This move comes five months after the research preview of Genie 3. It is part of a broader push to gather user feedback and training data as DeepMind races to develop more capable world models. World models are AI systems that generate an internal representation of an environment and can be used to predict future outcomes and plan actions. Many AI leaders, including those at DeepMind, believe world models are a crucial step toward achieving artificial general intelligence, or AGI. In the nearer term, labs like DeepMind envision a plan that starts with video games and other entertainment before branching out into training embodied agents, like robots, in simulation.

DeepMind’s release of Project Genie arrives as competition in world models intensifies. Fei-Fei Li’s World Labs released its first commercial product called Marble late last year. Runway, the AI video-generation startup, has also launched a world model recently. Additionally, former Meta chief scientist Yann LeCun’s startup AMI Labs will focus on developing world models.

DeepMind researchers were upfront about the tool’s experimental nature. It can be inconsistent, sometimes impressively generating playable worlds and other times producing baffling results. A research director at DeepMind expressed excitement about having more people access the tool and provide feedback.

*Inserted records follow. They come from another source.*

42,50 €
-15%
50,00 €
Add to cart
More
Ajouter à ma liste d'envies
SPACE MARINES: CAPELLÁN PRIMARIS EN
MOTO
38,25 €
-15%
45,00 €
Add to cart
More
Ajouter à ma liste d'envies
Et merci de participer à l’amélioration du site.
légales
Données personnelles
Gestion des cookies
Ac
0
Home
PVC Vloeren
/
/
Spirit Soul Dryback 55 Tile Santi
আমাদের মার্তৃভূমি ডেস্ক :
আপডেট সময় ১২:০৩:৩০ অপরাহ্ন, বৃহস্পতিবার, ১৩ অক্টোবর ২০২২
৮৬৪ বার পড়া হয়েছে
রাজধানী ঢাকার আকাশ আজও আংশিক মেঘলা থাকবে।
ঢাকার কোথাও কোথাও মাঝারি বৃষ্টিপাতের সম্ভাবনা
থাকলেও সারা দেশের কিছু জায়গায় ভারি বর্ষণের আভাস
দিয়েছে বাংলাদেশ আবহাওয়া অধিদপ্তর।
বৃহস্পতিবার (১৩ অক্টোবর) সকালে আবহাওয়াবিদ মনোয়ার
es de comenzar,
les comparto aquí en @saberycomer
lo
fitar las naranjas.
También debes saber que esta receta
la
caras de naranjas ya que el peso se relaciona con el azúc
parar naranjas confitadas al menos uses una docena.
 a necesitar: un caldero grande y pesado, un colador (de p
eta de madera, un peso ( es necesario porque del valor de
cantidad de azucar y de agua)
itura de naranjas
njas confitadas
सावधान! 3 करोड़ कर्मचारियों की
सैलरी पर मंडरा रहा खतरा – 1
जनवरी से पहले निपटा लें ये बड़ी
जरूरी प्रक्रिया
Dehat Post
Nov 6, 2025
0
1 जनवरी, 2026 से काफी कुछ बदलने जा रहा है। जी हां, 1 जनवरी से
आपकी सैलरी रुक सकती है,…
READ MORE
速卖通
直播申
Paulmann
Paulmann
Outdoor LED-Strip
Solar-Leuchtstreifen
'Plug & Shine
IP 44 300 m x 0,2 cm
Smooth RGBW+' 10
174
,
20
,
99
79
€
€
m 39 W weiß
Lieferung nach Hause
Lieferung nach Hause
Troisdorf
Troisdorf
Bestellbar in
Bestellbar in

To use Project Genie, you start with a “world sketch” by providing text prompts for both the environment and a main character. Nano Banana Pro creates an image based on the prompts, which you can theoretically modify before Genie uses it to build an interactive world. The modification feature mostly worked, though the model occasionally stumbled, such as giving purple hair when green was requested. You can also use real-life photos as a baseline, though results were hit or miss.

Once satisfied with the image, it takes a few seconds for Project Genie to create an explorable world. You can remix existing worlds into new interpretations, explore curated worlds in a gallery, or use a randomizer tool for inspiration. You can then download videos of the world you explored. Currently, DeepMind is only granting 60 seconds of world generation and navigation due to budget and compute constraints. Using the model requires dedicated computing power, which limits how much DeepMind can provide to users. The team stated that extending beyond 60 seconds would offer diminishing returns for testing, as the environments’ dynamism is currently limited.

During testing, the model’s safety guardrails were active. It could not generate nudity or worlds resembling Disney or other copyrighted material. The model excelled at creating worlds based on artistic prompts like watercolors, anime, or classic cartoon aesthetics. However, it struggled with photorealistic or cinematic worlds, often producing results that looked more like video games than real settings. It also had mixed results when given real photos to work with, sometimes rearranging elements and creating a sterile, digital look.

Interactivity is an area DeepMind is working to improve. Characters sometimes walked through walls or solid objects. Navigation using keyboard controls could be non-responsive or send the character in the wrong direction, making movement a challenging experience. The team acknowledged these shortcomings and emphasized that Project Genie is an experimental prototype. They hope to enhance realism and improve interaction capabilities in the future, including giving users more control over actions and environments. The researchers view it not as a finished product for daily use, but as a glimpse of something unique and interesting that cannot be done another way.